-------- DATA SUPPLIED
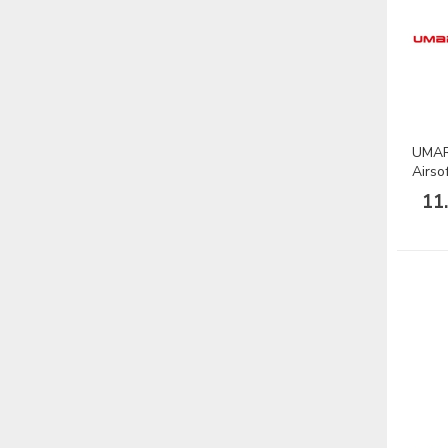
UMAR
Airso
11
----------------
-------- DATA SUPPLIED
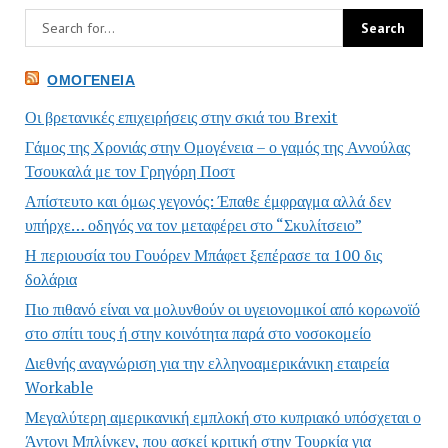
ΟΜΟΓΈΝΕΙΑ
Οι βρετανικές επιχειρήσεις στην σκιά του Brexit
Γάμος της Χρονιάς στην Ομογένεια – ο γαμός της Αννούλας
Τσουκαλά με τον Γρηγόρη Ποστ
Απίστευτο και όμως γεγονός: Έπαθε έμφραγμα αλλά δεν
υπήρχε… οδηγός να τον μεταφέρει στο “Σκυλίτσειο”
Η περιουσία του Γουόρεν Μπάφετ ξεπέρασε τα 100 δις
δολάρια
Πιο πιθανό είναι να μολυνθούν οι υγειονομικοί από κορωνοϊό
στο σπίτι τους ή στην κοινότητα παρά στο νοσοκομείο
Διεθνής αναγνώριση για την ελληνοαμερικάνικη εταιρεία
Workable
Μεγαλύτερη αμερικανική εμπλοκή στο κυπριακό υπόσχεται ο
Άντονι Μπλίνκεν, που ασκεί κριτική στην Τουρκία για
----------------
§ **ABOUT THIS EXERCISE**: Could you return exactly the stretch of the data above that starts at the line with "Απίστευτο και όμως" and ends at the line with "Άντονι Μπλίνκεν, που", both lines included?

§ **RESULT OF THIS TASK**:
Απίστευτο και όμως γεγονός: Έπαθε έμφραγμα αλλά δεν
υπήρχε… οδηγός να τον μεταφέρει στο “Σκυλίτσειο”
Η περιουσία του Γουόρεν Μπάφετ ξεπέρασε τα 100 δις
δολάρια
Πιο πιθανό είναι να μολυνθούν οι υγειονομικοί από κορωνοϊό
στο σπίτι τους ή στην κοινότητα παρά στο νοσοκομείο
Διεθνής αναγνώριση για την ελληνοαμερικάνικη εταιρεία
Workable
Μεγαλύτερη αμερικανική εμπλοκή στο κυπριακό υπόσχεται ο
Άντονι Μπλίνκεν, που ασκεί κριτική στην Τουρκία για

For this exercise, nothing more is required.